- _DIRECTIONS FOR THIS TASK_
Only one stretch of the records below is wanted: the lines from the one holding "For every named target in this 817×2314" through the one holding "Cookie Settings [button] (235, 1201)". Return it exactly, both ends included.

- _DATA_
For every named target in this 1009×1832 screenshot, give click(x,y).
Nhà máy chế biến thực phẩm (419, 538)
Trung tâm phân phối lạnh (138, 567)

...

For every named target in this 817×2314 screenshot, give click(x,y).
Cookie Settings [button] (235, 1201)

- _PROBLEM SOLUTION_
For every named target in this 817×2314 screenshot, give click(x,y).
Cookie Settings [button] (235, 1201)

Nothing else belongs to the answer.